The inclusion of Odile and Odette, 2005, Shonibare’s second video, introduced his recent investigation into psychological interiority. The piece depicts two ballet dancers, one black and one white, dressed in costumes made of identical Dutch wax fabric and creating a perfect reflection of each other. We hear their breathing as they dance and pose in front of a mirror; we see their private moments of insecurity—shifting their weight and staring deep in thought, gnawing on a fingernail, or brushing something off their frock. As we view the perspective of both dancers on a loop, Shonibare asks us to consider, Who is the reflection of whom? Based on Tchaikovsky’s twinned characters in Swan Lake, Odile and Odette seems to develop a proposition from an earlier piece, a 1995 installation of three headless sculptures wearing Victorian dresses made from Dutch wax fabric, playfully titled How Does a Girl like You Get to Be a Girl like You? While this piece was not in the show, its title is worth recalling, for it articulates the interrogative at the heart of Shonibare’s enterprise: the continuous questioning that defines identity, the mutuality of cultural influence in both inner and outer realms.

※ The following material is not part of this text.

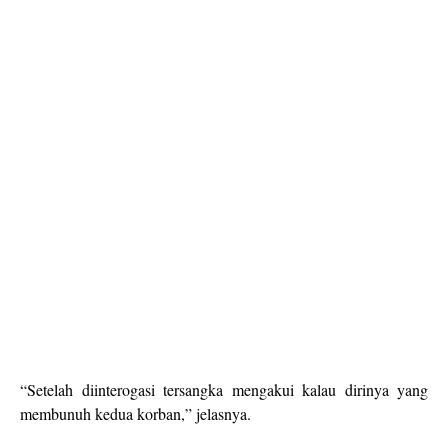
“Setelah diinterogasi tersangka mengakui kalau dirinya yang
membunuh kedua korban,” jelasnya.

Shonibare has what he calls a “Trojan horse relationship with institutions.” But he does not only breach institutions from within; he shapes and selects them from without, as seen in his retrospective’s diverse itinerary—a contemporary art museum, an encyclopedic museum, and an African art museum. The polymath artist shows us what subversion might look like when there is no longer a clear inside or outside, core or periphery, to guide us.

Travels to the National Museum of African Art, Washington, DC, Nov. 11, 2009–Mar. 7, 2010.

Sarah Lewis is a curator and writer based in New York and New Haven.